[Collected data]
──────────────────────────────

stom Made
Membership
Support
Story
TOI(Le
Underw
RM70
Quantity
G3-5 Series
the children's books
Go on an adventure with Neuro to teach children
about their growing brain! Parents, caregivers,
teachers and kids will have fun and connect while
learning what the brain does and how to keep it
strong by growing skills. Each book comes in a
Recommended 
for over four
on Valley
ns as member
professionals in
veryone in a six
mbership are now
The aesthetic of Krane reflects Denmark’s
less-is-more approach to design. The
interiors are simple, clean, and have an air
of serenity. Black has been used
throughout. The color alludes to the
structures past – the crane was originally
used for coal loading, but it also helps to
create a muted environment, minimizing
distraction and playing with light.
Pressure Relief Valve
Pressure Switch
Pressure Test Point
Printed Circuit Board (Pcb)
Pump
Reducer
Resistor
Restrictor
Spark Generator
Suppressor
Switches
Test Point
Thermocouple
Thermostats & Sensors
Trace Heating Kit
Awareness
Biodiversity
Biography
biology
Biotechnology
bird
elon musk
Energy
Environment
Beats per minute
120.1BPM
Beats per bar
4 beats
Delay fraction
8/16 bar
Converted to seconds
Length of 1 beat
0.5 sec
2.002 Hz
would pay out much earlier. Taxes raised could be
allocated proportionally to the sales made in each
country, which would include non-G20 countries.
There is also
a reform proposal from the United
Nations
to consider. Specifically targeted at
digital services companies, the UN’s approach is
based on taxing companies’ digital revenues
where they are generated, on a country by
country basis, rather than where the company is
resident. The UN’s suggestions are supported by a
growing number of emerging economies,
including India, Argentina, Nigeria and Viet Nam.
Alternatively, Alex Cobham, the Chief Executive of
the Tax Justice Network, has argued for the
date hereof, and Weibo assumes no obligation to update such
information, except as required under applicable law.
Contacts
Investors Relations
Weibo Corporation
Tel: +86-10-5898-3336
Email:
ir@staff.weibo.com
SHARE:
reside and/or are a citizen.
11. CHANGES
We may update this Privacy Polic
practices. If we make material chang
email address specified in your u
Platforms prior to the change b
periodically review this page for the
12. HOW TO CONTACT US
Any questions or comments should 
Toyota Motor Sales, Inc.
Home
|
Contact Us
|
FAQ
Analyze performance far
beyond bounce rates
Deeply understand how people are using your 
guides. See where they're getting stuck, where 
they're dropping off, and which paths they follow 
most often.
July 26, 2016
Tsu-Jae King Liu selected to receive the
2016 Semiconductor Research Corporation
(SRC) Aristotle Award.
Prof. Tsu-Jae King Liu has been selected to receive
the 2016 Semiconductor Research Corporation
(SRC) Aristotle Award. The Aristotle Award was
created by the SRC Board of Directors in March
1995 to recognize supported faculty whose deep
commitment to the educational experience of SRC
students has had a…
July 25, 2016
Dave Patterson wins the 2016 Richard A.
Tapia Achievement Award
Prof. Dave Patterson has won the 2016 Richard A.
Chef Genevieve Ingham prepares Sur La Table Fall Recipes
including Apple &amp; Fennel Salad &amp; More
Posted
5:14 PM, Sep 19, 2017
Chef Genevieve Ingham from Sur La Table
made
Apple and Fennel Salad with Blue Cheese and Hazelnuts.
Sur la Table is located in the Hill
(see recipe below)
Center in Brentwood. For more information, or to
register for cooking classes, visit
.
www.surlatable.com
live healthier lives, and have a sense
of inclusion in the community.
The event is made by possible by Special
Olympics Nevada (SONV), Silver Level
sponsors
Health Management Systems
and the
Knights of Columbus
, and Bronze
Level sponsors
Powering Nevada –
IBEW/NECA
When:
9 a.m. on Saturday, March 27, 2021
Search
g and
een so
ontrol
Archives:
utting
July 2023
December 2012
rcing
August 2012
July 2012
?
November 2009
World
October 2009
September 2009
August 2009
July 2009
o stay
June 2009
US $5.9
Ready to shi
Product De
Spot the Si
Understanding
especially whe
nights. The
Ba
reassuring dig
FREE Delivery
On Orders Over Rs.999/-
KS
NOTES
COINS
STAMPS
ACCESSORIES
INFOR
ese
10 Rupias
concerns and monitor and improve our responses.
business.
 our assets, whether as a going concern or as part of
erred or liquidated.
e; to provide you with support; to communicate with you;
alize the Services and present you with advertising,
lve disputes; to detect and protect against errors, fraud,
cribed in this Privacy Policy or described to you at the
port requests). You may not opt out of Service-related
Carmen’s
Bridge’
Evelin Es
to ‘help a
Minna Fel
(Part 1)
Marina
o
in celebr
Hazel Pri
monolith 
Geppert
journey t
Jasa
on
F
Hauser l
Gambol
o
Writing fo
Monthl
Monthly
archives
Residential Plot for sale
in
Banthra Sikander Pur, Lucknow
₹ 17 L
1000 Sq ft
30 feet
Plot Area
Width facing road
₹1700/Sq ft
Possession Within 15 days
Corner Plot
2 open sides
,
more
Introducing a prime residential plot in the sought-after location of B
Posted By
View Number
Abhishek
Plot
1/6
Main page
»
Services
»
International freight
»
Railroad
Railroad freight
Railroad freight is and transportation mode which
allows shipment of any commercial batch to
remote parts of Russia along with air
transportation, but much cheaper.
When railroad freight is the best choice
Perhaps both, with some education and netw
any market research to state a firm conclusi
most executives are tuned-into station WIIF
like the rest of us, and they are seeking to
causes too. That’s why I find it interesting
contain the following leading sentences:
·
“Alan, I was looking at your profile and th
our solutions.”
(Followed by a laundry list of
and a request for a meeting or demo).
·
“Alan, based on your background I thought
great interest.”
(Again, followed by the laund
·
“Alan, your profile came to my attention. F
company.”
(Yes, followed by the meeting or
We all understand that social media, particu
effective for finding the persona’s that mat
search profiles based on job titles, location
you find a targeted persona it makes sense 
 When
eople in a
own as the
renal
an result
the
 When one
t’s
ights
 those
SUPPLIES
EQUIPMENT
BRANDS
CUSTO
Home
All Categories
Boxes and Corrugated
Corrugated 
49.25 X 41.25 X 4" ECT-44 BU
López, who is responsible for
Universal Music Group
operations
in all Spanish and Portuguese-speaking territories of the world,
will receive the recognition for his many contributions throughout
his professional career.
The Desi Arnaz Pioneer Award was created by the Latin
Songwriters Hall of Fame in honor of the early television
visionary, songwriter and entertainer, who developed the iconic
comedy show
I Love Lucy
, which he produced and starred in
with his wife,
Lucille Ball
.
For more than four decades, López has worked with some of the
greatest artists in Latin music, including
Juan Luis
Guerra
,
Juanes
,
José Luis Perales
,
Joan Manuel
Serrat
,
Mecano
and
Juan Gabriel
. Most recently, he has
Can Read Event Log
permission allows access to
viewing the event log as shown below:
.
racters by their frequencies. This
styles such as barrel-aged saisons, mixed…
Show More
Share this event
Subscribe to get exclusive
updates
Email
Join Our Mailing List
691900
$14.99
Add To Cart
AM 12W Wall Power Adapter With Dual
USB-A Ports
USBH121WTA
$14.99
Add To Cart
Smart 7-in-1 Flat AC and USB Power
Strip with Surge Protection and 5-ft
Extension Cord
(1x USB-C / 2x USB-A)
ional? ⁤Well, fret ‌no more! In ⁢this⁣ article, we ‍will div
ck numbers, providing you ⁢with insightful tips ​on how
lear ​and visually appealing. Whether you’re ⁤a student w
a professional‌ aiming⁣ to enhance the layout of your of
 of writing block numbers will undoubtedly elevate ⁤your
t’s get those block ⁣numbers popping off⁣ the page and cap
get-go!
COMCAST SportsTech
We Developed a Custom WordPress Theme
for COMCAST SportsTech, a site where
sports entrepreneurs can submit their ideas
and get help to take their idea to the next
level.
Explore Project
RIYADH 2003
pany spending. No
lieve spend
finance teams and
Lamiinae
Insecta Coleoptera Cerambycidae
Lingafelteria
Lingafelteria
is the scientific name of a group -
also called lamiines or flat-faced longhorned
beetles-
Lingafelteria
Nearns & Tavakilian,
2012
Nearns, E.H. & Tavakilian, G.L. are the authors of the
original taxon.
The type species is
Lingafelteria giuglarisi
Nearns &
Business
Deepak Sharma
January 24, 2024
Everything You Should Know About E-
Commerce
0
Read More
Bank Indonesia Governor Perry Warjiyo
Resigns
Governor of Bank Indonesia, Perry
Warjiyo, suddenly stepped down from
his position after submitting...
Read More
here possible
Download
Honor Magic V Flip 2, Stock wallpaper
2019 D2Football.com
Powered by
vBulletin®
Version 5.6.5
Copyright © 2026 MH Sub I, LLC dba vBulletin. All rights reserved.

──────────────────────────────

How to complete this task: Taking the records above, retype every line from the one with "a reform proposal from the United" down to the one with "where they are generated, on a country by", exactly and with nothing else.

Solution for this task:
a reform proposal from the United
Nations
to consider. Specifically targeted at
digital services companies, the UN’s approach is
based on taxing companies’ digital revenues
where they are generated, on a country by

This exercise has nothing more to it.